The Federal Reserve says consumer borrowing rose by nearly $7.2 billion, fueled by greater demand for school and auto loans. A category that measures credit card use fell for the second time in three months. It has risen only twice since August 2008, the height of the financial crisis.
The 3.1 percent overall increase pushed consumer borrowing to a seasonally adjusted annual level of $2.43 trillion, just above the nearly four-year low of $2.39 trillion hit in September.
The report includes auto loans, student loans and credit cards, but excludes mortgages and loans tied to real estate. The Fed will give a more complete picture of Americans' debt on Thursday when it issues its quarterly report on household net worth.
Households began borrowing less and saving more to cope with the recession, which ended in June 2009. Credit card use has plummeted nearly 19 percent over the past 20 months and it has dropped 5 percent over the past year.
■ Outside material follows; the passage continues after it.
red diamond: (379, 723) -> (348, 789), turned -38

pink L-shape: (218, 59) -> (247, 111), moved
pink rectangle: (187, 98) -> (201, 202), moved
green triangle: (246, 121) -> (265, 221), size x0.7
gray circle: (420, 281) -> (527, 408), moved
Overall borrowing has increased in recent months. But analysts say the reason for that is also a reflection of the weak economy: the gains have been driven by more people borrowing money to attend school — many of whom are out of work.
High unemployment, steep gas prices and a weakening housing market have also forced people to resist reaching for their plastic.
"When you take out student loans, you're still seeing credit card use, and borrowing overall, falling," said Paul Dales, chief U.S. economist at Capital Economics. "That's a sign about how people view the economy."